Top of Information supplied
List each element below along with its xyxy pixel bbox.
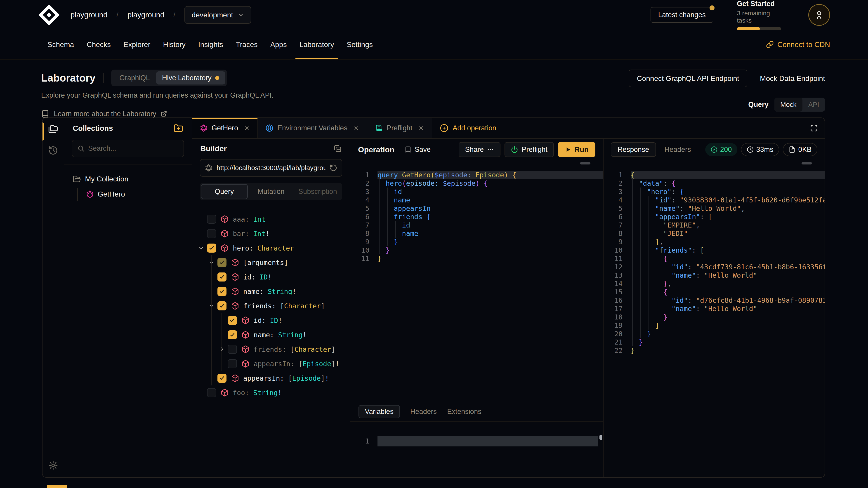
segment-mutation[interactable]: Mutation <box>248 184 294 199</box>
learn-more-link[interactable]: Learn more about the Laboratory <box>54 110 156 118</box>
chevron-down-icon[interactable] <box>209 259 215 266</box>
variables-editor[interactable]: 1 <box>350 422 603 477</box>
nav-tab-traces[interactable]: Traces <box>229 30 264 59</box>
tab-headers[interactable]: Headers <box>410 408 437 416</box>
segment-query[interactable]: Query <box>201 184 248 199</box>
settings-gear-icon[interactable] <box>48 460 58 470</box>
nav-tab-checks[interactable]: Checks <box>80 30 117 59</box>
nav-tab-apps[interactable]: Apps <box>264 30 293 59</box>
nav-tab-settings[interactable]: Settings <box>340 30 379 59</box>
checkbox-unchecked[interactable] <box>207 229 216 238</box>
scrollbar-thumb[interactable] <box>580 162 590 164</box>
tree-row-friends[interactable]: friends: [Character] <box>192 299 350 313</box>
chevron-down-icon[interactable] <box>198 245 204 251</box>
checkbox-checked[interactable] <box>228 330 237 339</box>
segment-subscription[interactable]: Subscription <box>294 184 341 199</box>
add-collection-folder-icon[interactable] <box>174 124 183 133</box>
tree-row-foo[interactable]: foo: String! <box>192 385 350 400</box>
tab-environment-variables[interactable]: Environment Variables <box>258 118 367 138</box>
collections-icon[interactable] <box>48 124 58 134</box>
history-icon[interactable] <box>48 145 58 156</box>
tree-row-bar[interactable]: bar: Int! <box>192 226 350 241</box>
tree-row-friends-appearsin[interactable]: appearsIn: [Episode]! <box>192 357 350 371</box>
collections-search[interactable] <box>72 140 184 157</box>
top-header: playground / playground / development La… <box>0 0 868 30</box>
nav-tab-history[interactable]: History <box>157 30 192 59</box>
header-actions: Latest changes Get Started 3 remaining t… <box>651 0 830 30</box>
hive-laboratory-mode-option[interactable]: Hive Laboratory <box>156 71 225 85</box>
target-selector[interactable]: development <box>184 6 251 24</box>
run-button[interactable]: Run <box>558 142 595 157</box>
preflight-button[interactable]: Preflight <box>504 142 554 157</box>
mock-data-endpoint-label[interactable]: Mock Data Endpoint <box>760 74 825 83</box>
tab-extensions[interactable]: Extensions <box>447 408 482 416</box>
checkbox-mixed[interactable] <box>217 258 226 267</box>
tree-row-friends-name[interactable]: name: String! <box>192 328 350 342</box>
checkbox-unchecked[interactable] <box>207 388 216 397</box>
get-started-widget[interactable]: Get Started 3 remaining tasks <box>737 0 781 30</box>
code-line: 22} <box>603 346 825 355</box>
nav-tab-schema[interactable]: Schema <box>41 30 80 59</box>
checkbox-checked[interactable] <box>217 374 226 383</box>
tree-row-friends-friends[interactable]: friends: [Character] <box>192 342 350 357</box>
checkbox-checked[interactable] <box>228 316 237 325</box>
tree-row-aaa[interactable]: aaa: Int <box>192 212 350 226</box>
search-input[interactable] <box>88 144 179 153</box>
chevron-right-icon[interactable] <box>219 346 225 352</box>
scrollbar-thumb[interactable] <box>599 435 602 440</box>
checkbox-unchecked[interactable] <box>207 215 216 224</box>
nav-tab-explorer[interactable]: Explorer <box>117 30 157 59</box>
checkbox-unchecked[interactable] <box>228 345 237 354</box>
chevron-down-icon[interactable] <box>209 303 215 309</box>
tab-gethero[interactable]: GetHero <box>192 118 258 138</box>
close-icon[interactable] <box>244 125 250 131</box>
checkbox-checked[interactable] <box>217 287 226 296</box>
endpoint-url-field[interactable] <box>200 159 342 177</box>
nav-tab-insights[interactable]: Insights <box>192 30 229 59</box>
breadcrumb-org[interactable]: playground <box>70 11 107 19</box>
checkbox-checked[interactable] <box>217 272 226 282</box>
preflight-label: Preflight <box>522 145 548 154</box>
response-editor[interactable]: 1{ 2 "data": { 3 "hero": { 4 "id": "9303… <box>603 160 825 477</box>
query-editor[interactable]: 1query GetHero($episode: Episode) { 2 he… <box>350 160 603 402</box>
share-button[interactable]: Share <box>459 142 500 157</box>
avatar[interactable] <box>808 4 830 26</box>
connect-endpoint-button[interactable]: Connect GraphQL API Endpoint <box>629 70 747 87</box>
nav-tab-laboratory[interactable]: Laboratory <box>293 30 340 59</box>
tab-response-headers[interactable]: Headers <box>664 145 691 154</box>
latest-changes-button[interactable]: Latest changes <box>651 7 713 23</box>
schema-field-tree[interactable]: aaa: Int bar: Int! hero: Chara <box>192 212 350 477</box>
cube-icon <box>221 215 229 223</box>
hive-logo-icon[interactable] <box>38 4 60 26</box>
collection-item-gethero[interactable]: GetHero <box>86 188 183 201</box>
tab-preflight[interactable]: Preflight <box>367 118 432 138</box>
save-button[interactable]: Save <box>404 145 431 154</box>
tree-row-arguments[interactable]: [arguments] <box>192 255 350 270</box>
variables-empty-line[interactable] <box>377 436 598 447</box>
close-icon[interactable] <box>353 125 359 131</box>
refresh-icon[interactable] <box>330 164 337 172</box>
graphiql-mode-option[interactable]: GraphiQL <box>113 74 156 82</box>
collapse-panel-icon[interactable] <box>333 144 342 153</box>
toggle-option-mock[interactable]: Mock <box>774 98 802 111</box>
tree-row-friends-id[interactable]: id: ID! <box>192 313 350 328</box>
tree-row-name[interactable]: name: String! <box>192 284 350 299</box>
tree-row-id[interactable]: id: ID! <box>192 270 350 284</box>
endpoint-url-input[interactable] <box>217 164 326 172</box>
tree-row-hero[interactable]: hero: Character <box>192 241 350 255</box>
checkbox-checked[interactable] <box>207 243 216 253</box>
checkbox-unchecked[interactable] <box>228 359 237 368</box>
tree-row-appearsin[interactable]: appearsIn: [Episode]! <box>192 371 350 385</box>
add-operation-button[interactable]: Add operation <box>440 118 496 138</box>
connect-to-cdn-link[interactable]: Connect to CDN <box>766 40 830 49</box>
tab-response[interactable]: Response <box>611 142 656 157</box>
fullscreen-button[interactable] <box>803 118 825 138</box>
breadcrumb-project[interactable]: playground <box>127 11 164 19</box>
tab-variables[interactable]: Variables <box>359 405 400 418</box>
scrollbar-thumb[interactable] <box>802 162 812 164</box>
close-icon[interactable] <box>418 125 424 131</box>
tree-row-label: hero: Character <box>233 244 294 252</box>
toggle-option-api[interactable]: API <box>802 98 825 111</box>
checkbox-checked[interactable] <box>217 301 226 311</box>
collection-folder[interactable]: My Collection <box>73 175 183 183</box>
Bottom of Information supplied
Top of Information supplied
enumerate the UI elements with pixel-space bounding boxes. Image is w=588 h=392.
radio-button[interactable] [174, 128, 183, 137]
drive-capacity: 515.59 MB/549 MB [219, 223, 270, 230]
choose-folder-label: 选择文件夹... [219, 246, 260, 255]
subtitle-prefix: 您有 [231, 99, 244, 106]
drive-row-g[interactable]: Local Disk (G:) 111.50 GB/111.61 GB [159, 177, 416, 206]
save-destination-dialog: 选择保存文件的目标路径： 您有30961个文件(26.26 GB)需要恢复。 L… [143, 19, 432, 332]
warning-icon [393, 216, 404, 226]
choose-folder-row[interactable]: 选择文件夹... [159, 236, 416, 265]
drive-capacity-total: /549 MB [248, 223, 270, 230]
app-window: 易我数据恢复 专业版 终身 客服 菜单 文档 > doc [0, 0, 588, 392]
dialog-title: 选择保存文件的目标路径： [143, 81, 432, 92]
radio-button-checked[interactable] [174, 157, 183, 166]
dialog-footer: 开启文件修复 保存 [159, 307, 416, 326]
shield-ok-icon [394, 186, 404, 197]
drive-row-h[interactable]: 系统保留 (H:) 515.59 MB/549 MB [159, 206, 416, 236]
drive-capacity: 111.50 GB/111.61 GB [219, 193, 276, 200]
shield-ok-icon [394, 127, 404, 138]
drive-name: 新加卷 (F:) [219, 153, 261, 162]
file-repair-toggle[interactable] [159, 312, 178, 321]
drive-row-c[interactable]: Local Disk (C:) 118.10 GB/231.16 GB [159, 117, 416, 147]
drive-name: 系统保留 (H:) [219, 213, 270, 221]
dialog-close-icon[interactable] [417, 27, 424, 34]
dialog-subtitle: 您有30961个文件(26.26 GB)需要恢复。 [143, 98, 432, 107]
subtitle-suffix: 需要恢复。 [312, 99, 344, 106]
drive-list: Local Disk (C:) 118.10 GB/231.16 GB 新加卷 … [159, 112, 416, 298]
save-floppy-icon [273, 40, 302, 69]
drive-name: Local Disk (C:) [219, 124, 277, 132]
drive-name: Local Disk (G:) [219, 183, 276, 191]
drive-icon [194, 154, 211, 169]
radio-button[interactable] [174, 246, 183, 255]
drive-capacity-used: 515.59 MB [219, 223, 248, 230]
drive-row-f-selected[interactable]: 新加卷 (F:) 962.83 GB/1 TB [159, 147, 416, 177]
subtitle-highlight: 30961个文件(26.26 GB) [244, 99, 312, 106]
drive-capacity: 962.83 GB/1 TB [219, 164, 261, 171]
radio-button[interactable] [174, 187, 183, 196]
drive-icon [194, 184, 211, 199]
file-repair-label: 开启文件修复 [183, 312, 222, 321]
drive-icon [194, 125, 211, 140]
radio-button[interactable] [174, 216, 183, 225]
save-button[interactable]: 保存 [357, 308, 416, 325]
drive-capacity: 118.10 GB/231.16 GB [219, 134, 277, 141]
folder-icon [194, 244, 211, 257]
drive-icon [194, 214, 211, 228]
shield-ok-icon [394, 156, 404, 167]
Bottom of Information supplied
I need the number of lines in the entries that include "选择文件夹"; please give that number and nothing else.

2